━━━ GIVEN DATA ━━━

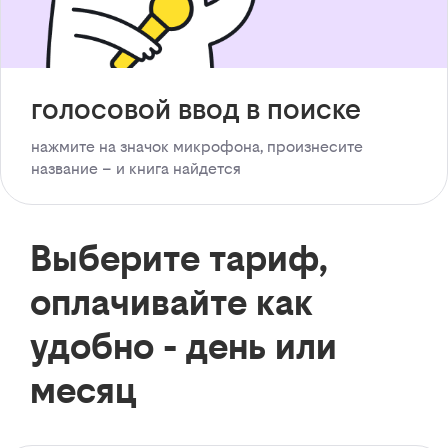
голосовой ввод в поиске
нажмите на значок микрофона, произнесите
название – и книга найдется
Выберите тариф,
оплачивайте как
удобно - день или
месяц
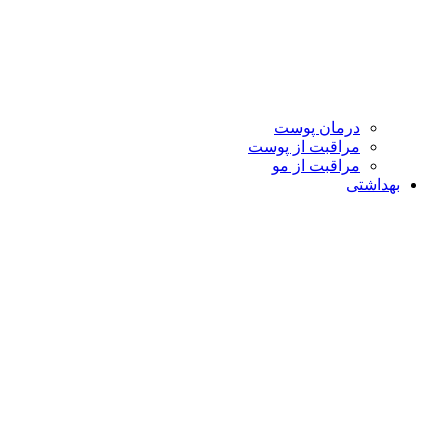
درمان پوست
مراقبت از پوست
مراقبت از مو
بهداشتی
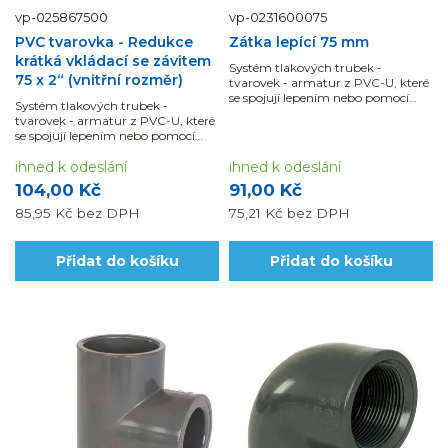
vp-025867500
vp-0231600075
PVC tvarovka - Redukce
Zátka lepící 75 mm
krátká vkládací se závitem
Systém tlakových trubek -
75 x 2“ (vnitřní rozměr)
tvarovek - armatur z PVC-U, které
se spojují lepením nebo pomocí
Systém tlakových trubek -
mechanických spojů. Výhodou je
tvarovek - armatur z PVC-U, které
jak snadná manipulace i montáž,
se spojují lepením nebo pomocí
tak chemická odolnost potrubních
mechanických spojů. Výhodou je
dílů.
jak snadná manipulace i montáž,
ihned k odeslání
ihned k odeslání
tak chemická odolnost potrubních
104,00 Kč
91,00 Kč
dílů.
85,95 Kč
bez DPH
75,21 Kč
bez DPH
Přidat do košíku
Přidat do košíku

━━━

Nothing but the records, copied exactly and stripped of pictures, should be returned.

голосовой ввод в поиске
нажмите на значок микрофона, произнесите
название – и книга найдется
Выберите тариф,
оплачивайте как
удобно - день или
месяц
درمان پوست
مراقبت از پوست
مراقبت از مو
بهداشتی
vp-025867500
vp-0231600075
PVC tvarovka - Redukce
Zátka lepící 75 mm
krátká vkládací se závitem
Systém tlakových trubek -
75 x 2“ (vnitřní rozměr)
tvarovek - armatur z PVC-U, které
se spojují lepením nebo pomocí
Systém tlakových trubek -
mechanických spojů. Výhodou je
tvarovek - armatur z PVC-U, které
jak snadná manipulace i montáž,
se spojují lepením nebo pomocí
tak chemická odolnost potrubních
mechanických spojů. Výhodou je
dílů.
jak snadná manipulace i montáž,
ihned k odeslání
ihned k odeslání
tak chemická odolnost potrubních
104,00 Kč
91,00 Kč
dílů.
85,95 Kč
bez DPH
75,21 Kč
bez DPH
Přidat do košíku
Přidat do košíku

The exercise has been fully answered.